En kodare

About Blog Apps

Unit tests are nice... but WHICH unit?

I’ve recently begun to be bothered by a pattern I haven’t really thought about before: unit tests are just a pile of stuff to the side of your code and aren’t connected to the unit they are supposed to test (at least in any unit testing system I’ve seen, examples to the contrary are welcome!).

Why is this a problem? Well for me it seems like if I have a “unit” of some kind, let’s say a function, then I would like to be able to run the tests for that function. I might currently know which tests to run, but storing that data in your brain doesn’t scale even to yourself in a few weeks. In well structured code I might be able to just run the tests for that module, but then I’ll be testing all the other functions I didn’t change. If I have a tool that does coverage analysis to know which tests touch the function, I can run those. But some of those tests might surely be indirect uses of the function and are irrelevant. Or at least less relevant and should be run after.

This pattern has been bothering me more and more because I maintain a mutation tester and a problem I have there is that running time scales exponentially with the size of the code base. It really doesn’t matter how fast your tests are, the exponential curve will get you. The only mitigation strategy I’ve seen is to break the code base up into smaller and smaller repositories. This seems like overkill to me, and isn’t good marketing for mutation testing: “just break out every function into it’s own repo!” … yea no thanks.

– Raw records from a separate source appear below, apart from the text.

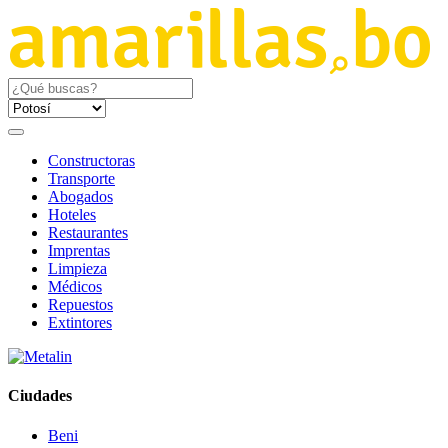
Constructoras
Transporte
Abogados
Hoteles
Restaurantes
Imprentas
Limpieza
Médicos
Repuestos
Extintores
Ciudades
Beni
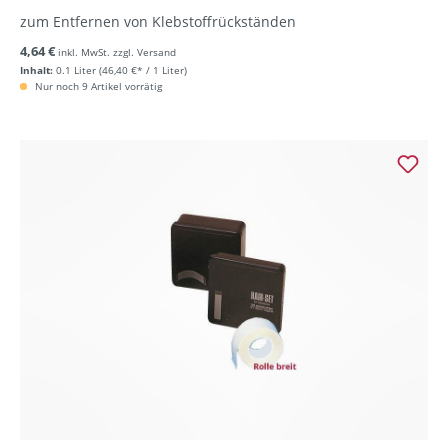
zum Entfernen von Klebstoffrückständen
4,64 €
inkl. MwSt. zzgl. Versand
Inhalt:
0.1 Liter
(46,40 €* / 1 Liter)
Nur noch 9 Artikel vorrätig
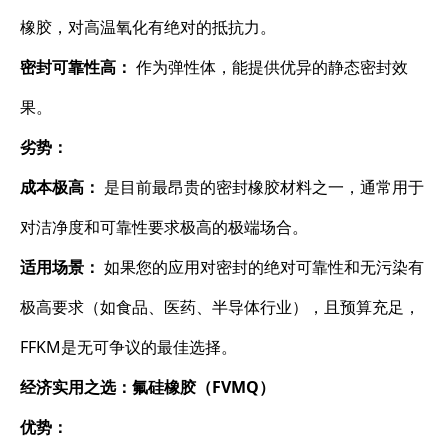
橡胶，对高温氧化有绝对的抵抗力。
密封可靠性高：
​ 作为弹性体，能提供优异的静态密封效
果。
劣势：
成本极高：
​ 是目前最昂贵的密封橡胶材料之一，通常用于
对洁净度和可靠性要求极高的极端场合。
适用场景：
​ 如果您的应用对密封的绝对可靠性和无污染有
极高要求（如食品、医药、半导体行业），且预算充足，
FFKM是无可争议的最佳选择。
经济实用之选：氟硅橡胶（FVMQ）
优势：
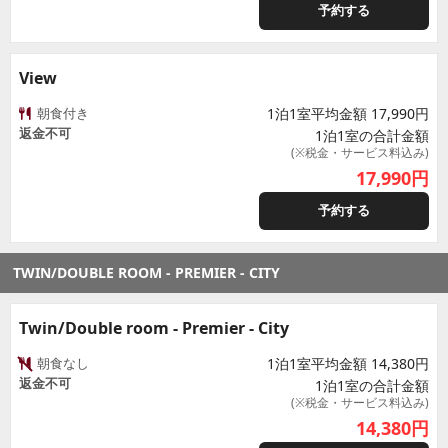
予約する
View
朝食付き
1泊1室平均金額 17,990円
返金不可
1泊1室の合計金額
(※税金・サービス料込み)
17,990
円
予約する
TWIN/DOUBLE ROOM - PREMIER - CITY
Twin/Double room - Premier - City
朝食なし
1泊1室平均金額 14,380円
返金不可
1泊1室の合計金額
(※税金・サービス料込み)
14,380
円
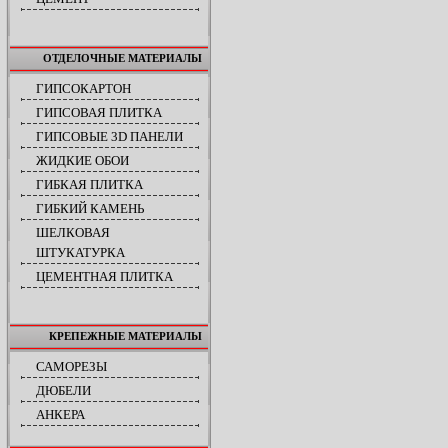
ОТДЕЛОЧНЫЕ МАТЕРИАЛЫ
ГИПСОКАРТОН
ГИПСОВАЯ ПЛИТКА
ГИПСОВЫЕ 3D ПАНЕЛИ
ЖИДКИЕ ОБОИ
ГИБКАЯ ПЛИТКА
ГИБКИЙ КАМЕНЬ
ШЕЛКОВАЯ
ШТУКАТУРКА
ЦЕМЕНТНАЯ ПЛИТКА
КРЕПЕЖНЫЕ МАТЕРИАЛЫ
САМОРЕЗЫ
ДЮБЕЛИ
АНКЕРА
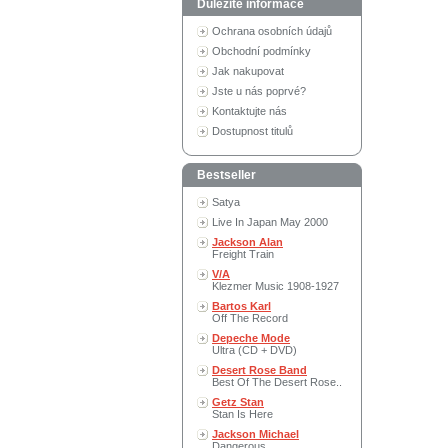
Důležité informace
Ochrana osobních údajů
Obchodní podmínky
Jak nakupovat
Jste u nás poprvé?
Kontaktujte nás
Dostupnost titulů
Bestseller
Satya
Live In Japan May 2000
Jackson Alan
Freight Train
V/A
Klezmer Music 1908-1927
Bartos Karl
Off The Record
Depeche Mode
Ultra (CD + DVD)
Desert Rose Band
Best Of The Desert Rose..
Getz Stan
Stan Is Here
Jackson Michael
Dangerous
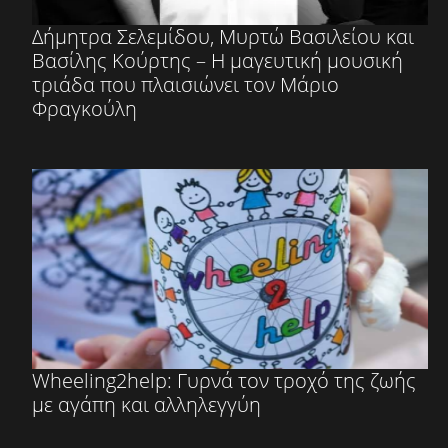
Δήμητρα Σελεμίδου, Μυρτώ Βασιλείου και
Βασίλης Κούρτης – Η μαγευτική μουσική
τριάδα που πλαισιώνει τον Μάριο
Φραγκούλη
Wheeling2help: Γυρνά τον τροχό της ζωής
με αγάπη και αλληλεγγύη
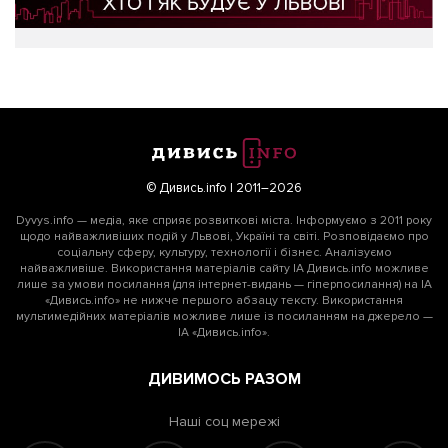
© Дивись.info | 2011–2026
Dyvys.info — медіа, яке сприяє розвиткові міста. Інформуємо з 2011 року
щодо найважливіших подій у Львові, Україні та світі. Розповідаємо про
соціальну сферу, культуру, технології і бізнес. Аналізуємо
найважливіше. Використання матеріалів сайту ІА Дивись.info можливе
лише за умови посилання (для інтернет-видань — гіперпосилання) на ІА
«Дивись.info» не нижче першого абзацу тексту. Використання
мультимедійних матеріалів можливе лише із посиланням на джерело —
ІА «Дивись.info».
ДИВИМОСЬ РАЗОМ
Наші соц мережі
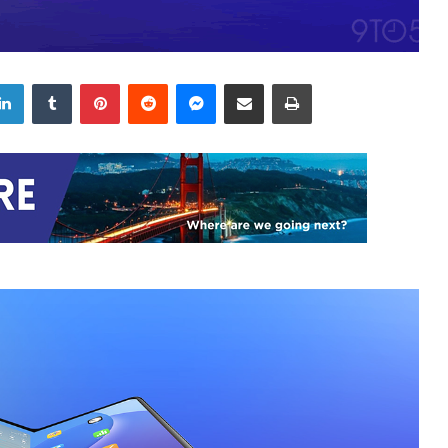
LinkedIn
Tumblr
Pinterest
Reddit
Messenger
Share via Email
Print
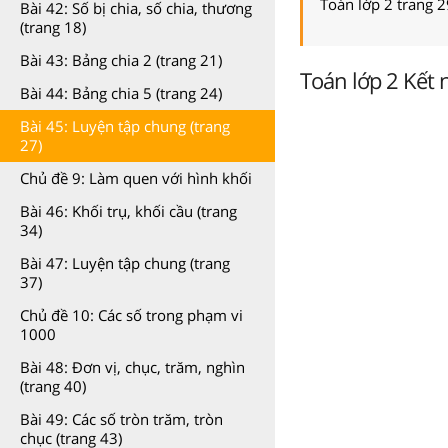
Toán lớp 2 trang 2
Bài 42: Số bị chia, số chia, thương
(trang 18)
Bài 43: Bảng chia 2 (trang 21)
Toán lớp 2 Kết n
Bài 44: Bảng chia 5 (trang 24)
Bài 45: Luyện tập chung (trang
27)
Chủ đề 9: Làm quen với hình khối
Bài 46: Khối trụ, khối cầu (trang
34)
Bài 47: Luyện tập chung (trang
37)
Chủ đề 10: Các số trong phạm vi
1000
Bài 48: Đơn vị, chục, trăm, nghìn
(trang 40)
Bài 49: Các số tròn trăm, tròn
chục (trang 43)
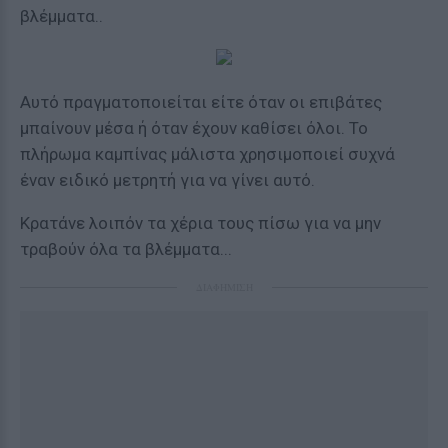
βλέμματα..
Αυτό πραγματοποιείται είτε όταν οι επιβάτες
μπαίνουν μέσα ή όταν έχουν καθίσει όλοι. Το
πλήρωμα καμπίνας μάλιστα χρησιμοποιεί συχνά
έναν ειδικό μετρητή για να γίνει αυτό.
Κρατάνε λοιπόν τα χέρια τους πίσω για να μην
τραβούν όλα τα βλέμματα...
ΔΙΑΦΗΜΙΣΗ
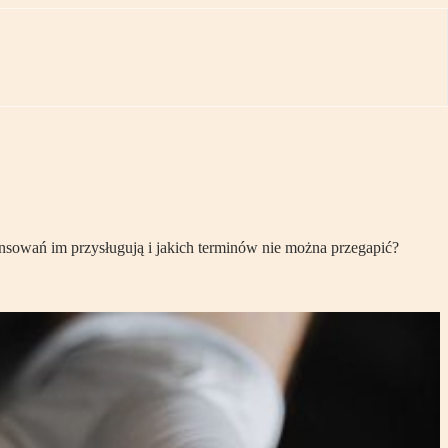
ansowań im przysługują i jakich terminów nie można przegapić?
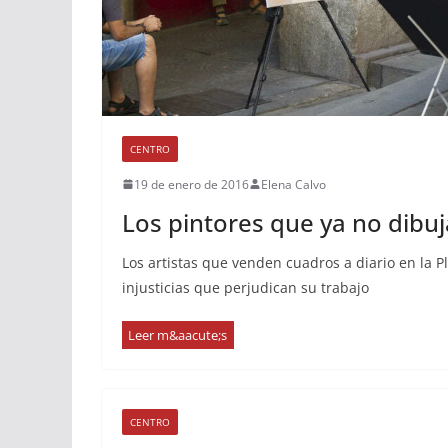
CENTRO
19 de enero de 2016
Elena Calvo
Los pintores que ya no dibuj
Los artistas que venden cuadros a diario en la 
injusticias que perjudican su trabajo
CENTRO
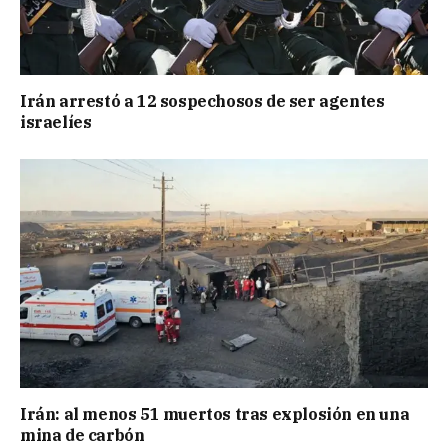
Irán arrestó a 12 sospechosos de ser agentes
israelíes
Irán: al menos 51 muertos tras explosión en una
mina de carbón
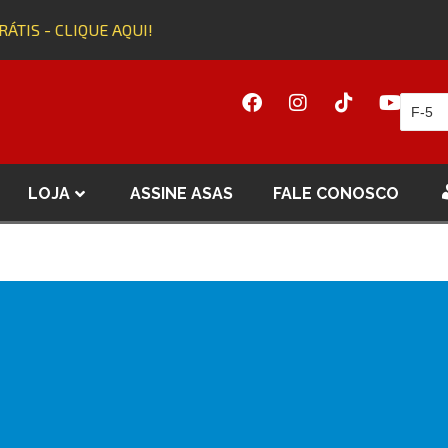
TIS - CLIQUE AQUI!
A
LOJA
ASSINE ASAS
FALE CONOSCO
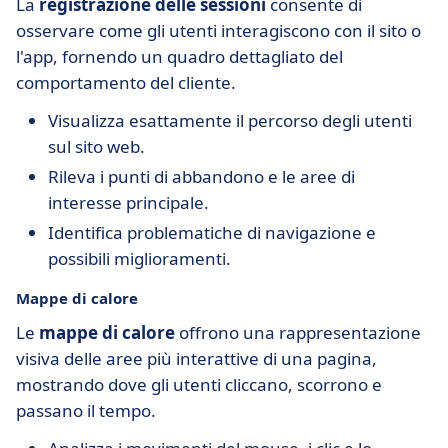
La
registrazione delle sessioni
consente di
osservare come gli utenti interagiscono con il sito o
l'app, fornendo un quadro dettagliato del
comportamento del cliente.
Visualizza esattamente il percorso degli utenti
sul sito web.
Rileva i punti di abbandono e le aree di
interesse principale.
Identifica problematiche di navigazione e
possibili miglioramenti.
Mappe di calore
Le
mappe di calore
offrono una rappresentazione
visiva delle aree più interattive di una pagina,
mostrando dove gli utenti cliccano, scorrono e
passano il tempo.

Many mutation testers have a system that looks at coverage data to cut down on running irrelevant tests, but that’s a band aid. It scales better, but it has the same problem. If we change a function f() then we should run the tests for function f(), not the tests for f() PLUS all the tests for all functions that call f() (well.. unless we really do want to do that because we’re paranoid). Think of it this way: what if the entire standard library test suite was also included? Maybe f() calls a function that calls a function that calls the startswith() method on a string? If we change startswith() should we rerun the tests for f()? Probably not!

The reason coverage based mutation testing works is because it takes a VERY bad situation and turns it into a bad situation. An improvement sure, but still bad. We don’t really want to know which tests directly, indirectly, or accidentally, hit some function. We want to know which tests test that function. If we are serious about thorough tests then the tests for a unit should test that unit exhaustively. That’s what mutation testing is all about!

I’ve written a little hack for pytest that sort of does this but extremely naively. It’s called pytest-test-this.